__What needs to be done__: Retype, exactly as they appear below, the lines between the line holding "وزیراعظم شہباز شریف،" and the line holding "اداروں پر نئی پابندیاں عائد", both ends included.

━━━ Study material

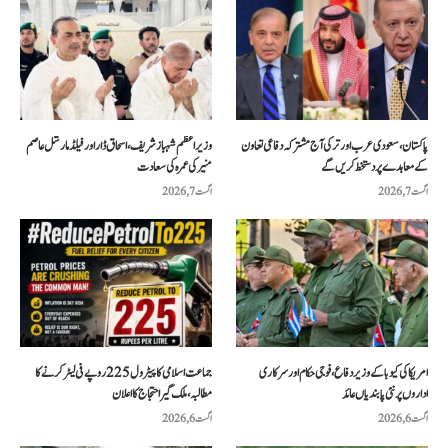
پاکستان، سعودی عرب اور ترکی آج مشترکہ دفاعی تعاون
وزیراعظم شہباز شریف، اسحاق ڈار اور فیلڈ مارشل عاصم
کے معاہدے پر دستخط کریں گے
منیر کی عمرہ کی سعادت
اگست 7, 2026
اگست 7, 2026
امریکا کی کیوبا کے وزیر دفاع، فوجی حکام اور سرکاری
جماعت اسلامی کا پیٹرول 225 روپے فی لیٹر کرنے کا
اداروں پر نئی پابندیاں عائد
مطالبہ، ملک گیر احتجاج کا اعلان
اگست 6, 2026
اگست 6, 2026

━━━━━━

__Your solution__:
وزیراعظم شہباز شریف، اسحاق ڈار اور فیلڈ مارشل عاصم
کے معاہدے پر دستخط کریں گے
منیر کی عمرہ کی سعادت
اگست 7, 2026
اگست 7, 2026
امریکا کی کیوبا کے وزیر دفاع، فوجی حکام اور سرکاری
جماعت اسلامی کا پیٹرول 225 روپے فی لیٹر کرنے کا
اداروں پر نئی پابندیاں عائد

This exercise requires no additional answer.